*Task to complete:* Given the records underneath, please repeat exactly the lines from the line with "Meteostanice a budíky" through the line with "electric cu filtru", passing over any picture.

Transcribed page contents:
════════
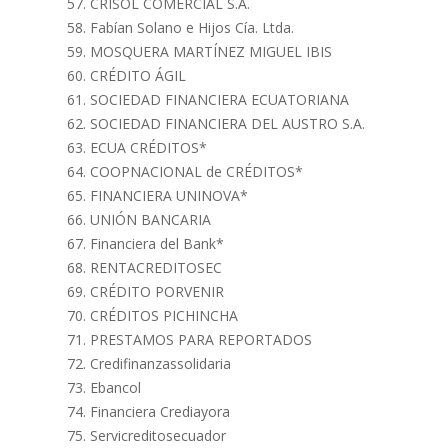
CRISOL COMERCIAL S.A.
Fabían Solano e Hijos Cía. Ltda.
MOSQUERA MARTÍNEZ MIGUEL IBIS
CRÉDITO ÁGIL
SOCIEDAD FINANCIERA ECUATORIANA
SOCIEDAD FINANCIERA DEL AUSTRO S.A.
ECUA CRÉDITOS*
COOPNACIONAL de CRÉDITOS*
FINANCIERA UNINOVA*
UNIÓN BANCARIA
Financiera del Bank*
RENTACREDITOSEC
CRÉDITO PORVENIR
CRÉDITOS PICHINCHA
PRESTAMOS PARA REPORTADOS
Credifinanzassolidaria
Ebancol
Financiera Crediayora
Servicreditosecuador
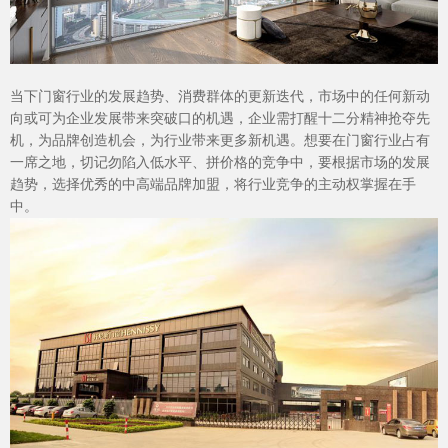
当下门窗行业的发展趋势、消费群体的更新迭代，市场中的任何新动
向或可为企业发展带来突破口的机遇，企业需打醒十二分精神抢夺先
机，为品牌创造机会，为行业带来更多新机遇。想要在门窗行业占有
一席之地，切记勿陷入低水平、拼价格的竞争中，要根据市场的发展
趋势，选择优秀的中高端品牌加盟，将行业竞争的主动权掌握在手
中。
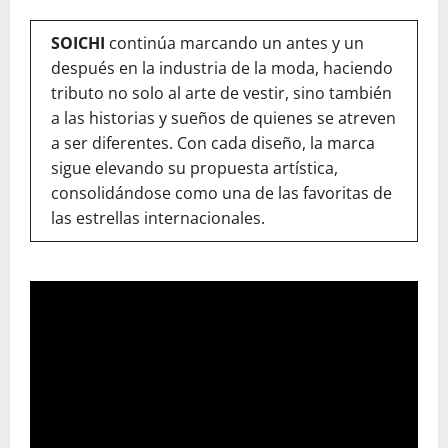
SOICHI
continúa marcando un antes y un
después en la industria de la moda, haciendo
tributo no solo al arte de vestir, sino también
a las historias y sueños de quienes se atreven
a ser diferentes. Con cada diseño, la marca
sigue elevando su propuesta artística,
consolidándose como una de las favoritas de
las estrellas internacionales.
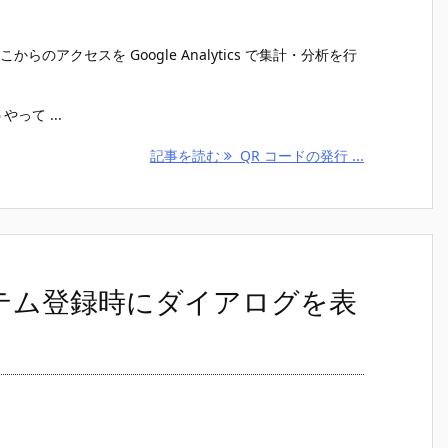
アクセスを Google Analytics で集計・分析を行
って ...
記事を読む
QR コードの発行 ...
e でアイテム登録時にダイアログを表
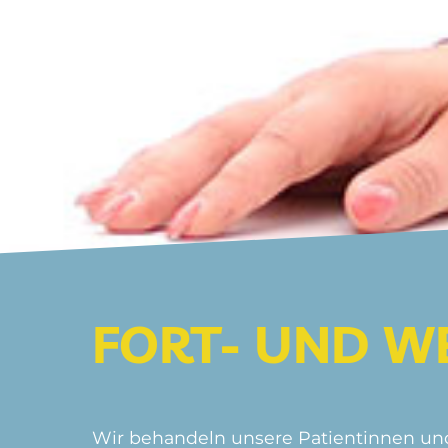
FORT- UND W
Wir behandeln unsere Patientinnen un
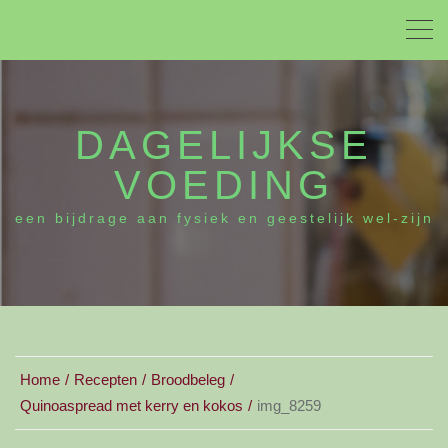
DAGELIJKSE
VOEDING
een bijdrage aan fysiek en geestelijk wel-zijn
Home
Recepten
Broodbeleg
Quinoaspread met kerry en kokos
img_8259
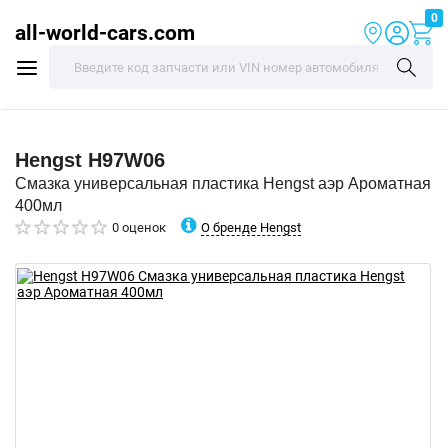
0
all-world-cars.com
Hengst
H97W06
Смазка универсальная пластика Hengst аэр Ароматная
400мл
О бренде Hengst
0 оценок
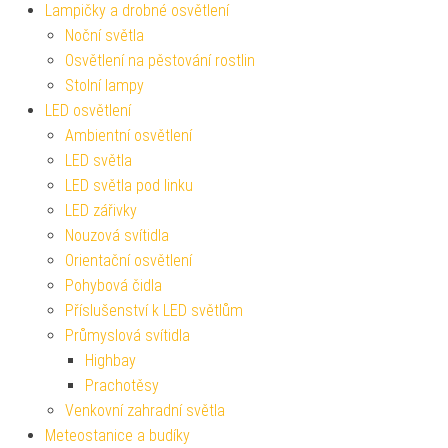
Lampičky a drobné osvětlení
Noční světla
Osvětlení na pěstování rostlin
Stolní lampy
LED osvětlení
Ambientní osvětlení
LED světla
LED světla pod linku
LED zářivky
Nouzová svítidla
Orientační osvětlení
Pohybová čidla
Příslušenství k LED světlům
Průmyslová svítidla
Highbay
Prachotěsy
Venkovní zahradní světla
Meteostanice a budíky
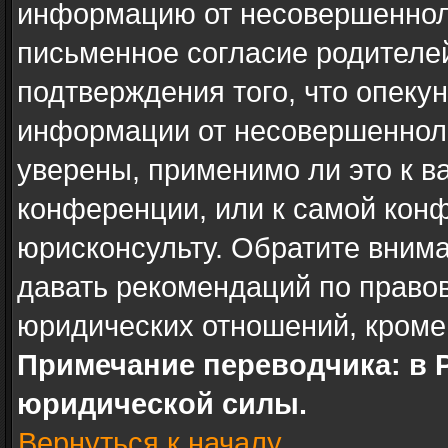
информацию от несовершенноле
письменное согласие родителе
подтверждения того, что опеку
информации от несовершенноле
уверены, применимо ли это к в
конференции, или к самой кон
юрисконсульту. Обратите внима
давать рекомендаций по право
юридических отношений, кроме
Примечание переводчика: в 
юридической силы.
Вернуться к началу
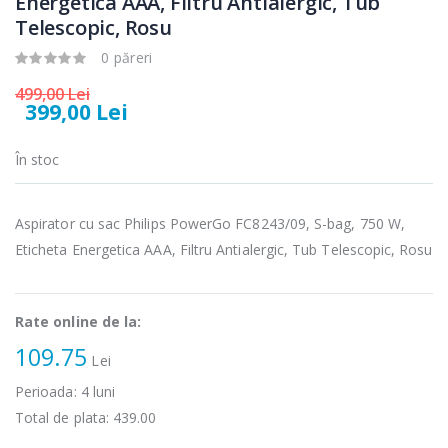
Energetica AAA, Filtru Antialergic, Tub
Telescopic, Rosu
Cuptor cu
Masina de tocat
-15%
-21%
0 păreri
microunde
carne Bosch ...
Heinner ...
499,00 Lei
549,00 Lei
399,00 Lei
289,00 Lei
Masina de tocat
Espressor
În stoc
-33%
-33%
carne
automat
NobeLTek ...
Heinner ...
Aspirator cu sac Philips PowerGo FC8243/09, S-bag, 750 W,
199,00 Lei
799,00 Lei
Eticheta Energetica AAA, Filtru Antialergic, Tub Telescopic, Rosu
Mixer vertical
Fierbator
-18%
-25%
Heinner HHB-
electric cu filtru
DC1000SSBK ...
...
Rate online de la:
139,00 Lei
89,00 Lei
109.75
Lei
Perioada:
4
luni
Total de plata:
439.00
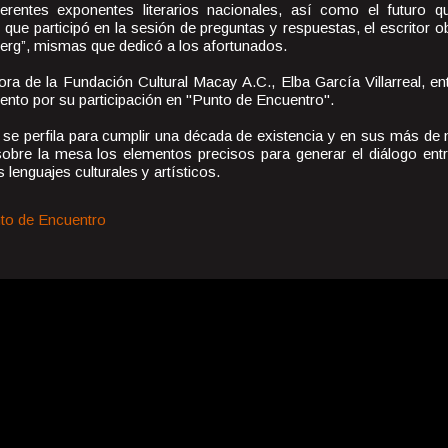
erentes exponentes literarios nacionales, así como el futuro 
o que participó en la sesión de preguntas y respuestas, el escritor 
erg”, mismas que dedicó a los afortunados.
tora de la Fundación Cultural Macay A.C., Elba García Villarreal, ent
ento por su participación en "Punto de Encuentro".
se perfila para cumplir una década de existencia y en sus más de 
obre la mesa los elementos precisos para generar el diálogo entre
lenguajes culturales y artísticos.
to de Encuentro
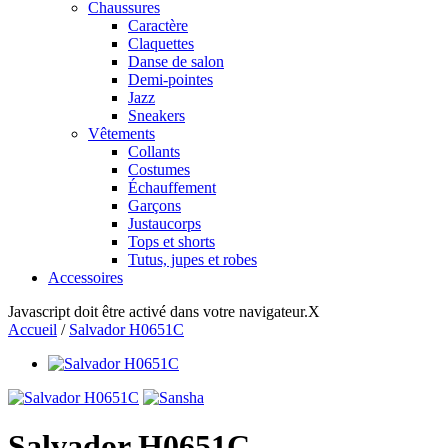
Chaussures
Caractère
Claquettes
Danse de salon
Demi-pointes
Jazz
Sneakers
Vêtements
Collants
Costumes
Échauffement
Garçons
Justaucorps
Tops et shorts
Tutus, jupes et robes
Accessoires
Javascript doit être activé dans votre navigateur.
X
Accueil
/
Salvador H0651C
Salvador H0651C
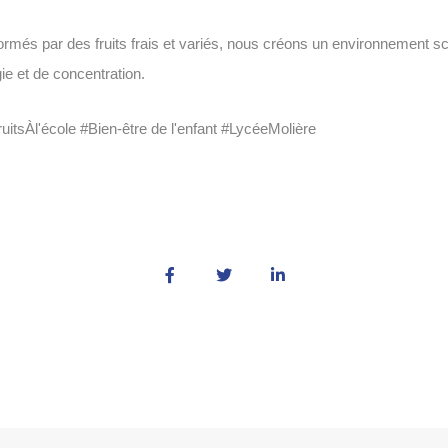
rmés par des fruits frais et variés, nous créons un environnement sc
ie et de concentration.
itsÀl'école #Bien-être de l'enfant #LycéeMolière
════════
*Exercise answer:*
Meteostanice a budíky
информацию от несовершенноле
письменное согласие родителе
подтверждения того, что опеку
информации от несовершенноле
уверены, применимо ли это к в
конференции, или к самой кон
юрисконсульту. Обратите внима
давать рекомендаций по право
юридических отношений, кроме
Примечание переводчика: в 
юридической силы.
Вернуться к началу
Energetica AAA, Filtru Antialergic, Tub
Telescopic, Rosu
Cuptor cu
Masina de tocat
-15%
-21%
0 păreri
microunde
carne Bosch ...
Heinner ...
499,00 Lei
549,00 Lei
399,00 Lei
289,00 Lei
Masina de tocat
Espressor
În stoc
-33%
-33%
carne
automat
NobeLTek ...
Heinner ...
Aspirator cu sac Philips PowerGo FC8243/09, S-bag, 750 W,
199,00 Lei
799,00 Lei
Eticheta Energetica AAA, Filtru Antialergic, Tub Telescopic, Rosu
Mixer vertical
Fierbator
-18%
-25%
Heinner HHB-
electric cu filtru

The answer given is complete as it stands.